Research & PolyU Design

Building on nearly 60 years of history, as design centre in Asia, PolyU Design strives to deliver research through a multidisciplinary approach to help engage with key questions relevant to 8 main discourses within wider fields of interest. Through its position, the School aims to open fields of inquiry that allow for the wider understanding of ‘design thinking’ in relation to scientific impact and social valance.

To this effect, research in PolyU Design generates conceptual and technical resources that shape Hong Kong’s social and material futures. Research is currently organised under three initiatives of interest; Social Design (設計社會學), Design Economy (設計經濟學) and Design Making (設計製造學). These themes synthesise faculty interests, whilst simultaneously serving as strategic instruments for allocating research funds, selecting PhD students, and guiding research conducted by the faculty.

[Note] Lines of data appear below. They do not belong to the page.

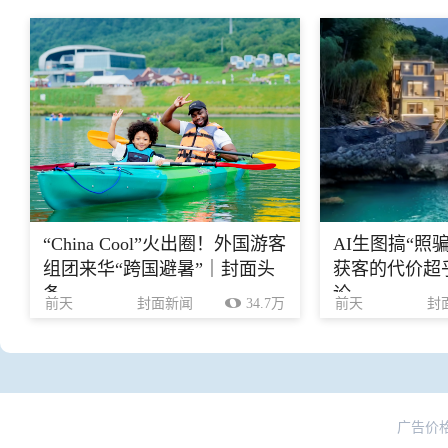
“China Cool”火出圈！外国游客
AI生图搞“照
组团来华“跨国避暑”｜封面头
获客的代价超乎
条
论
前天
封面新闻
34.7万
前天
封
广告价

Whereas the Design Making focus builds on the School's legacy, organised under design labs, Design Economy and Social Design set out future and prospective interests.

Research follows a lifecycle model in which initiatives may become labs, at first, before being dissolved at their end of their productive period.

 

See also: Our History of Research | Design Labs | Research Centre for Future (Caring) Mobility

 

 

Initiative 1: Social Design

Key Words Social + Participatory Design
Cross-disciplinary + Collaboration
Co-design + Co-creation
Social Innovation + Social Enterprise
Social Design + Sustainable Development
Co-ordinator Peter Hasdell [sdpeterh@polyu.edu.hk]

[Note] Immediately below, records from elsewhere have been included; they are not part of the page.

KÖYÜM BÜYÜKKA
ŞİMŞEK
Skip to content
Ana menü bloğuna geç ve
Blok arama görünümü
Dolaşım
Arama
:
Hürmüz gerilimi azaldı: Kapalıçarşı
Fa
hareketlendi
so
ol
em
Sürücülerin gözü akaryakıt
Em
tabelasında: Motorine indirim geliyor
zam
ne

The emergence of social media and the networked society, as exemplified by The Internet of Things, generates huge potentials that reposition design as a means to synthesize emerging social complexities into new constellations that can foster social innovation, new social forms and social design. Design in this context becomes reconfigured as the dynamic interconnections of people, practices, artifacts and their interactions and can be positioned as a relational rather than objectified form of design. Process driven rather than outcome based, design’s potential, in its recombination with both knowledge generation and knowledge transfer processes, (understood in terms of ‘information’), is in providing pathways for innovation in the development of new processes, systems, networked and relational outcomes. Changes in social systems therefore evolve the ways design develops towards these forms of knowledge, collaborative processes and cross-disciplinary practices (Sanders & Stappers 2008). As design disciplines and design schools seek ways to respond to broader social changes, there is a need for new a research praxis to engage design processes in social contexts to contextualise, codify and define this emerging praxis.

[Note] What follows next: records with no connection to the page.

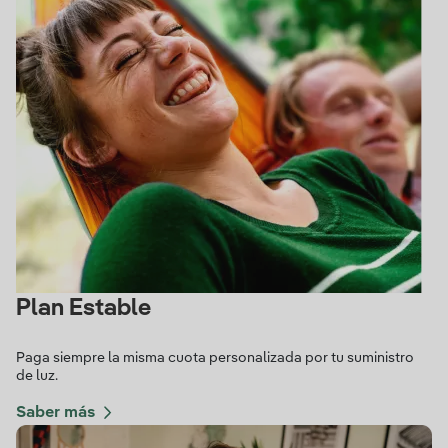
Plan Estable
Paga siempre la misma cuota personalizada por tu suministro
de luz.
Saber más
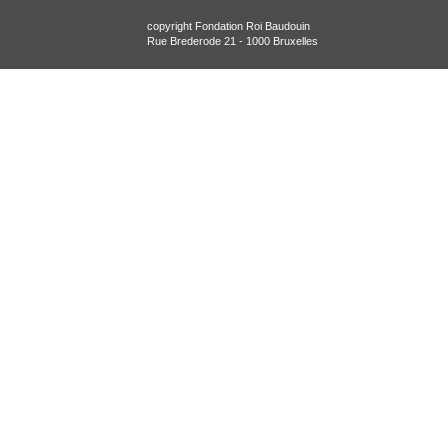
copyright Fondation Roi Baudouin
Rue Brederode 21 - 1000 Bruxelles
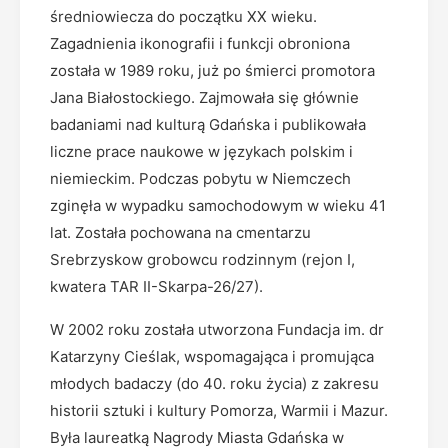
średniowiecza do początku XX wieku.
Zagadnienia ikonografii i funkcji obroniona
została w 1989 roku, już po śmierci promotora
Jana Białostockiego. Zajmowała się głównie
badaniami nad kulturą Gdańska i publikowała
liczne prace naukowe w językach polskim i
niemieckim. Podczas pobytu w Niemczech
zginęła w wypadku samochodowym w wieku 41
lat. Została pochowana na cmentarzu
Srebrzyskow grobowcu rodzinnym (rejon I,
kwatera TAR II-Skarpa-26/27).
W 2002 roku została utworzona Fundacja im. dr
Katarzyny Cieślak, wspomagająca i promująca
młodych badaczy (do 40. roku życia) z zakresu
historii sztuki i kultury Pomorza, Warmii i Mazur.
Była laureatką Nagrody Miasta Gdańska w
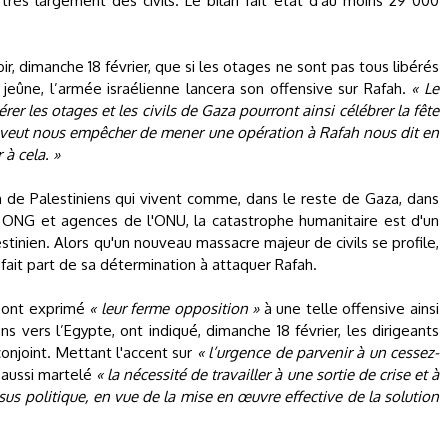
rès largement des civils. Le bilan fait état d'au moins 29 000
oir, dimanche 18 février, que si les otages ne sont pas tous libérés
jeûne, l’armée israélienne lancera son offensive sur Rafah.
« Le
rer les otages et les civils de Gaza pourront ainsi célébrer la fête
veut nous empêcher de mener une opération à Rafah nous dit en
 à cela. »
lion de Palestiniens qui vivent comme, dans le reste de Gaza, dans
s ONG et agences de l'ONU, la catastrophe humanitaire est d'un
stinien. Alors qu'un nouveau massacre majeur de civils se profile,
fait part de sa détermination à attaquer Rafah.
i ont exprimé
« leur ferme opposition »
à une telle offensive ainsi
 vers l’Egypte, ont indiqué, dimanche 18 février, les dirigeants
onjoint. Mettant l'accent sur
« l’urgence de parvenir à un cessez-
t aussi martelé
« la nécessité de travailler à une sortie de crise et à
ssus politique, en vue de la mise en œuvre effective de la solution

Similarly Participatory Design, and the related fields of co-design and co-creation, employ methodologies that involve users and stakeholders within the design process as an iterative process of design development. Used in diverse ways in spatial and other design fields, variations such as participatory planning are a relatively normal part of urban planning where social or collective actions have a determining influence on public spaces and amenities. Often misconstrued as purely design approach, Participatory Design is a “rigorous research methodology” (Spinuzzi 2005) involving a complex system of knowledge generation and co-design processes where the interactions of people, practices, artifacts, interaction and knowledge, steers a course between participants’ tacit knowledge and designers / researchers’ abstract, analytical or technical knowledge.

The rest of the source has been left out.